One of the challenges has been if you identify a protein based on a limited number of peptides, one of the search engines may report isoform one and another reports isoform two, and if you look at it you might say, ‘They didn’t match,’ but if you actually look at the peptides they reported, you can say, ‘Well they didn’t report the same protein but they’re both consistent with both identifications.’ That’s what I mean when I say there is disagreement even about what constitutes an identification.
I’ve been telling the grad students here that proteomics is where genomics was in 1980. I think for proteomics, the range of experimental strategies is at least as wide as what was going on in genomics, and because proteins are chemically so much more diverse, it probably is going to require a much wider range of strategies. I think what will be interesting about this project is it is the first time we’ve taken a physical sample, divided it up, and sent it to a bunch of different labs and said, ‘What do you find?’ We didn’t expect that everyone would find precisely the same thing, and we’re trying to work out how much difference there is, and how much we can understand the basis for that.
Have you come across any particular tricks or techniques so far to help collecting and manipulating this data?

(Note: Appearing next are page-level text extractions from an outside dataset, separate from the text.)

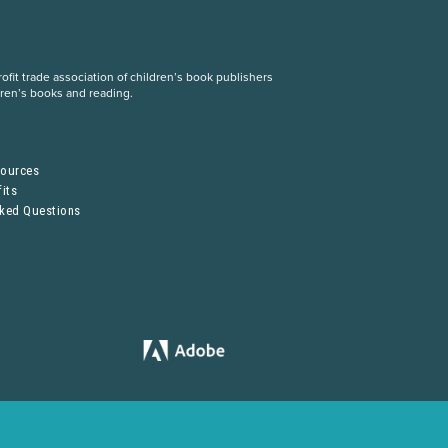
fit trade association of children’s book publishers
dren’s books and reading.
S
sources
its
sked Questions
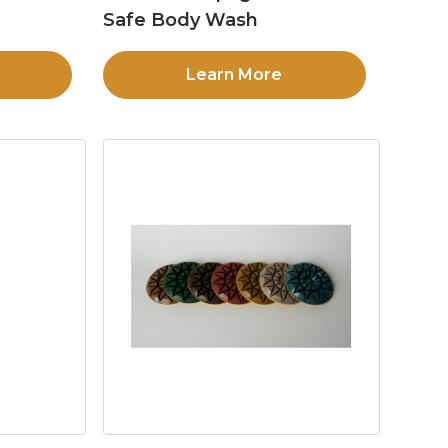
Safe Body Wash
Learn More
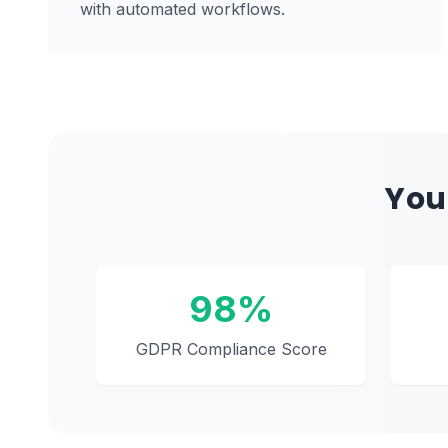
with automated workflows.
You
98%
GDPR Compliance Score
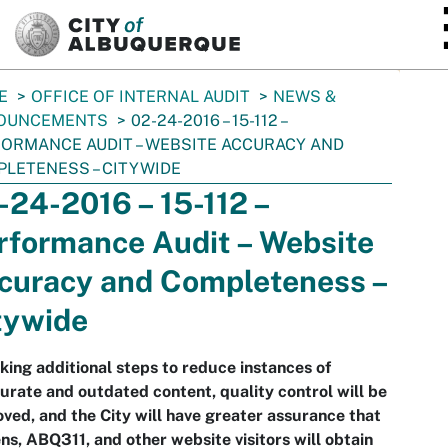
SKIP TO MAIN CONTENT
E
OFFICE OF INTERNAL AUDIT
NEWS &
OUNCEMENTS
02-24-2016 – 15-112 –
ORMANCE AUDIT – WEBSITE ACCURACY AND
LETENESS – CITYWIDE
-24-2016 – 15-112 –
rformance Audit – Website
curacy and Completeness –
tywide
king additional steps to reduce instances of
urate and outdated content, quality control will be
ved, and the City will have greater assurance that
ens, ABQ311, and other website visitors will obtain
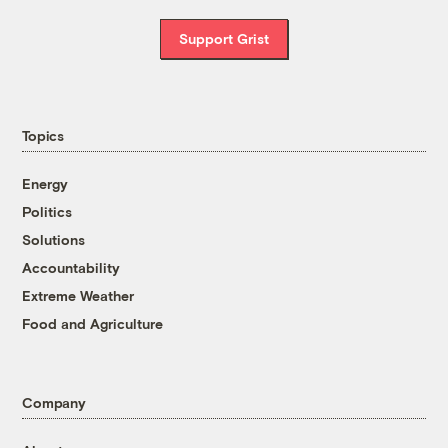
Support Grist
Topics
Energy
Politics
Solutions
Accountability
Extreme Weather
Food and Agriculture
Company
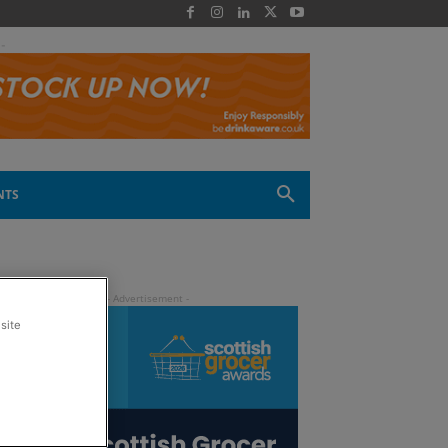
 -
NTS
site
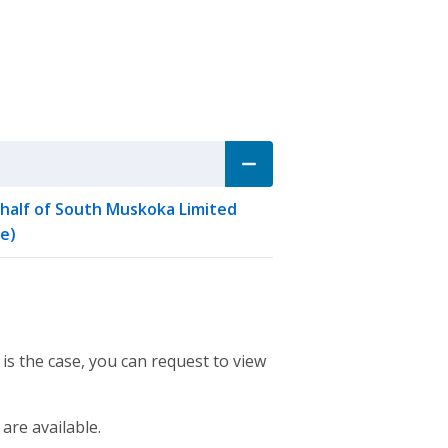
ehalf of South Muskoka Limited
e)
 is the case, you can request to view
 are available.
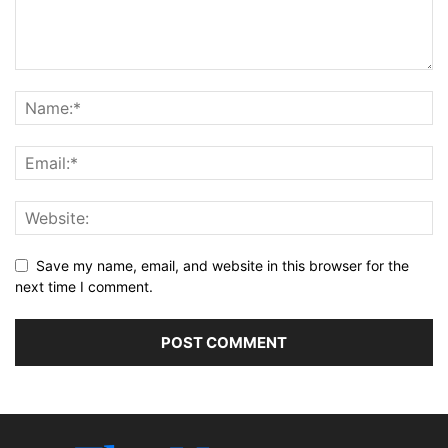
Save my name, email, and website in this browser for the
next time I comment.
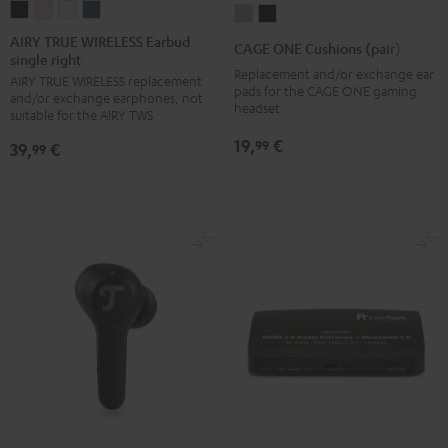
AIRY
AIRY
AIRY
AIRY
CAGE
CAGE
TRUE
TRUE
TRUE
TRUE
ONE
ONE
AIRY TRUE WIRELESS Earbud
CAGE ONE Cushions (pair)
single right
WIRELESS
WIRELESS
WIRELESS
WIRELESS
Cushions
Cushions
Replacement and/or exchange ear
AIRY TRUE WIRELESS replacement
Earbud
Earbud
Earbud
Earbud
(pair)
(pair)
pads for the CAGE ONE gaming
and/or exchange earphones, not
single
single
single
single
headset
Light
Night
suitable for the AIRY TWS
right
right
right
right
Gray
Black
19,
€
99
39,
€
99
Night
Pale
Silver
Steel
Black
Gold
White
Blue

It has been very useful to just be running a relational database and get the data into that so we can do the systematic quality assurance checks. I think that even if the submissions are in XML, at some level we’re going to reduce it to relational databases, because the arbitrary query capabilities are really useful in this kind of quality assurance testing.
It is quite interesting to see how much variation at the protein level seems to be coming from the genome. As we get into cellular signaling and areas like that, I think we’re going to be discovering that there’s at least as much going on in post-translational modifications and translocations and transport phenomena as in basic gene structure. Because if you think about regulatory systems that have been carefully studied, the [idea] of, ‘This gene makes a transcription factor that activates that gene,’ is pretty rare. Instead, you have, ‘Well, this transcription factor inhibits that transcription factor through a protein-protein interaction rather than repressing its transcription.’ So there will be an enormous amount of interesting work that comes out of this.